问题
After all of this time, I've never thought to ask this question; I understand this came from c++, but what was the reasoning behind it:
- Specify decimal numbers as you normally would
- Specify octal numbers by a leading 0
- Specify hexadecimal numbers by a leading 0x
Why 0? Why 0x? Is there a natural progression for base-32?
回答1:
C, the ancestor of C++ and Java, was originally developed by Dennis Richie on PDP-8s in the early 70s. Those machines had a 12-bit address space, so pointers (addresses) were 12 bits long and most conveniently represented in code by three 4-bit octal digits (first addressable word would be 000octal, last addressable word 777octal).
Octal does not map well to 8 bit bytes because each octal digit represents three bits, so there will always be excess bits representable in the octal notation. An all-TRUE-bits byte (1111 1111) is 377 in octal, but FF in hex.

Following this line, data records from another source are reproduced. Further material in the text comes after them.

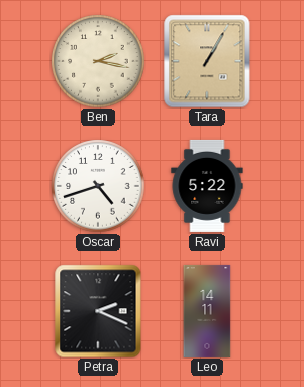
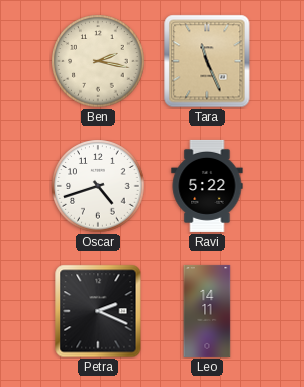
Tara: 1:05 -> 11:26
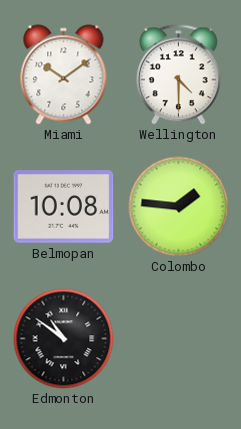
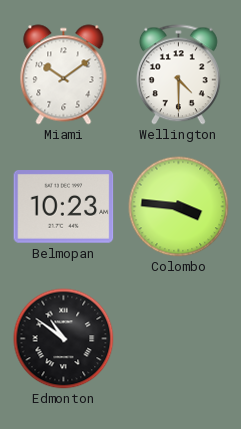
Belmopan: 10:08 -> 10:23
Colombo: 1:46 -> 3:46
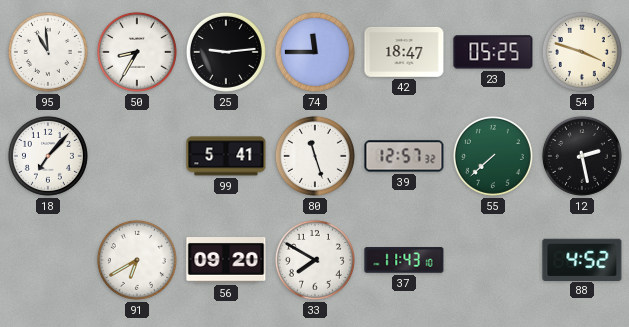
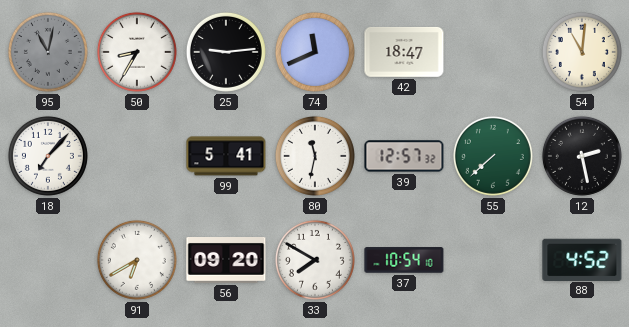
95: 10:59 -> 11:02
95 dial: white -> grey
74: 11:45 -> 11:41
23: 05:25 -> none
54: 3:48 -> 11:01
80: 11:27 -> 11:32
37: 11:43 -> 10:54
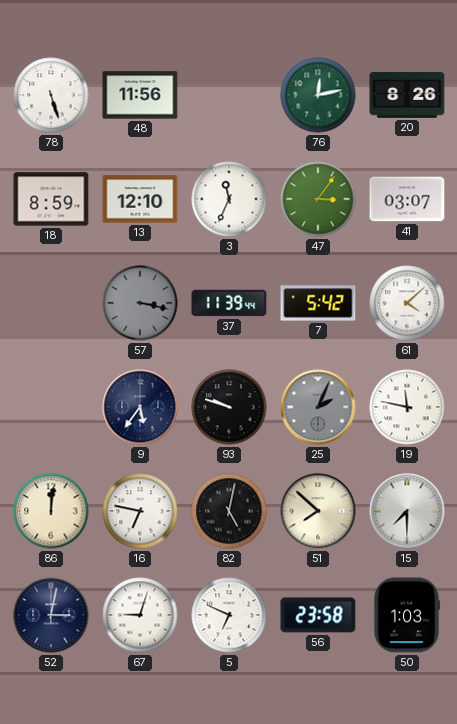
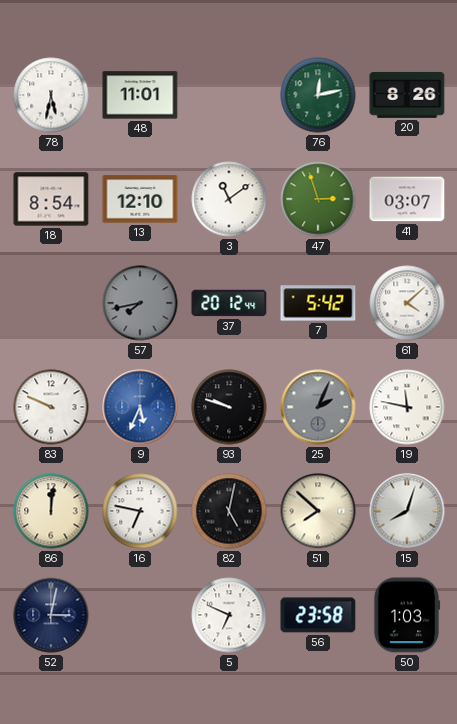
78: 5:27 -> 5:32
48: 11:56 -> 11:01
18: 8:59 -> 8:54
3: 11:34 -> 11:09
47: 3:06 -> 2:57
57: 3:17 -> 7:43
37: 11:39 -> 20:12
83: none -> 9:49
9: 5:36 -> 5:34
9 dial: navy -> blue
15: 7:30 -> 8:03
67: 9:03 -> none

Hex is easier for most people to convert to and from binary in their heads, since binary numbers are usually expressed in blocks of eight (because that's the size of a byte) and eight is exactly two Hex digits, but Hex notation would have been clunky and misleading in Dennis' time (implying the ability to address 16 bits). Programmers need to think in binary when working with hardware (for which each bit typically represents a physical wire) and when working with bit-wise logic (for which each bit has a programmer-defined meaning).
I imagine Dennis added the 0 prefix as the simplest possible variation on everyday decimal numbers, and easiest for those early parsers to distinguish.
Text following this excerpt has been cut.